The success of the self-screening security project could mean a big future for a small company. Micro-X had sales of $9.7 million in the fiscal year that ended June 30. With a market capitalization of just $35 million on the Australian Securities Exchange, Gonzales says it will need outside investment or partnerships to get the system to market.
The project also depends on Munich-based Voxel Radar delivering on its claim that its next-generation millimeter wave body scanner is capable of taking accurate images of travellers while they’re moving in the booth and providing quick feedback about items they’re carrying. Current millimeter wave scanners require travellers to stand still with their arms extended.
Another key will be whether detection algorithms can be created that accurately interpret the images that both types of scanners create.
Image-analysis algorithms are already used with CT scanners to detect explosives in checked luggage. TSA say that 75% to 80% of checked bags are cleared without human intervention. But carry-on bags are trickier. They need to be checked for a wider variety of banned items, including guns and knives.
It can be difficult for algorithms to pick up the shape of a gun depending on the orientation, or to recognize if a gun has been broken up into pieces, or those pieces are split among different bags, says Norman Shanks, a baggage screening expert who ran security at London Heathrow in the late 1990s. “I’m not that convinced that we’ve got the image recognition for every prohibited item,” he says. “It will come but we’re not there yet.”
While accuracy will need to be high and false-alarm rates low to achieve the reductions in checkpoint staffing that the Micro-X project envisions, it’s not clear that human beings pose stiff competition to detection algorithms. In tests in 2017, DHS investigators were able to smuggle mock weapons and explosives past TSA officers at checkpoints at least 70% of the time.
Still, cutting staff poses a risk, according to Shanks.
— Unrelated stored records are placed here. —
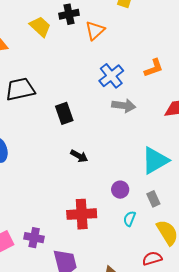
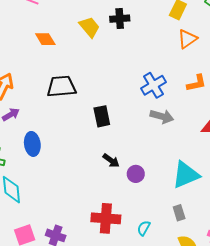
orange triangle: (95, 30) -> (187, 39), moved
purple circle: (120, 190) -> (136, 174), moved
cyan semicircle: (130, 219) -> (144, 228), moved

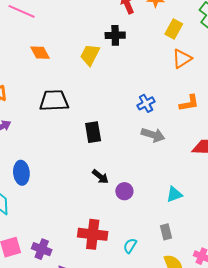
yellow trapezoid: (90, 27) -> (90, 55), moved, turned -115
blue cross: (153, 85) -> (146, 103), size x0.7
blue ellipse: (32, 144) -> (21, 173), moved
cyan triangle: (186, 175) -> (174, 194), size x0.6

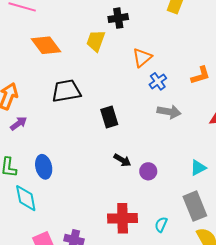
orange diamond: (40, 53) -> (46, 45), size x1.4
orange triangle: (182, 59) -> (142, 57), moved
gray rectangle: (166, 232) -> (195, 206), size x1.8

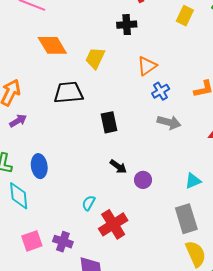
yellow trapezoid: (96, 41) -> (95, 58), moved
red cross: (123, 218) -> (113, 224), turned -36
cyan semicircle: (161, 225) -> (89, 203), moved

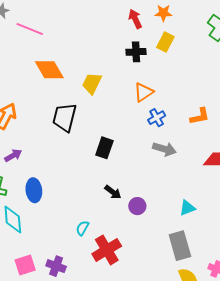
yellow rectangle: (185, 16) -> (165, 42), moved
black cross: (127, 25) -> (136, 52), moved
black trapezoid: (69, 93) -> (65, 117), turned -72
purple arrow: (18, 121) -> (13, 155), moved
black rectangle: (109, 122) -> (104, 148), turned 30

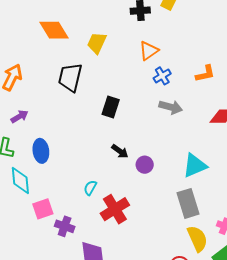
cyan triangle: (187, 208) -> (195, 166), size x1.5
pink square: (25, 265) -> (43, 209), moved

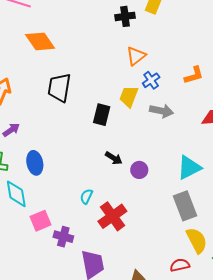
yellow trapezoid: (97, 43) -> (129, 96), moved

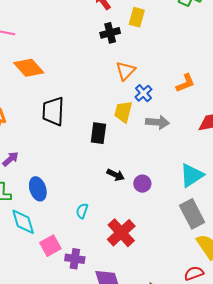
cyan semicircle: (86, 196) -> (82, 211), moved

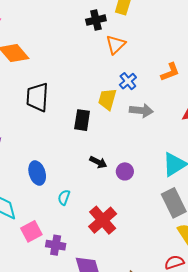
orange triangle: (126, 71) -> (116, 44), moved
blue ellipse: (38, 189) -> (37, 173), moved

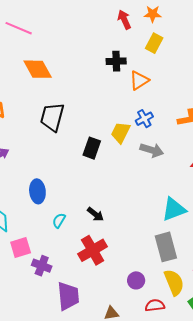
black cross: (96, 20) -> (116, 61), moved
black arrow: (98, 162) -> (95, 214), moved
purple circle: (125, 171) -> (136, 280), moved

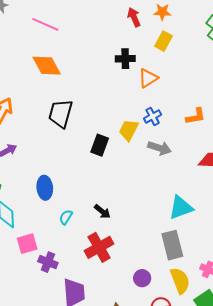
pink line: (19, 28) -> (45, 24), moved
It means fewer officers who might notice if a traveller is acting suspiciously.
“Technologists want to talk about technology being the answer for everything, and it isn’t,” he says. Also needed are “the soft skills of behavior detection and observation techniques.”
Another question is whether automated instructions will enable enough passengers to use the new systems without help. Experience has shown that signs and videos are no substitute for a person giving directions, says Jeffrey Price, an aviation security consultant and professor at Metropolitan State University of Denver, who calls it “one of the inside secrets of our industry.”
“You have to tell them what to do every time or else they stand there and get confused,” Price says of air travellers. “Even if they do nothing else other than walk down a corridor, you still have to tell them to walk down the corridor.”
The holy grail of the industry is to boil down the process to just that — do away with checkpoints and have passengers scanned continuously while walking. DHS has been funding research at the Pacific Northwest National Laboratory to develop technology to make that possible.
Fortune says a prototype for that dream may still be a couple of years away.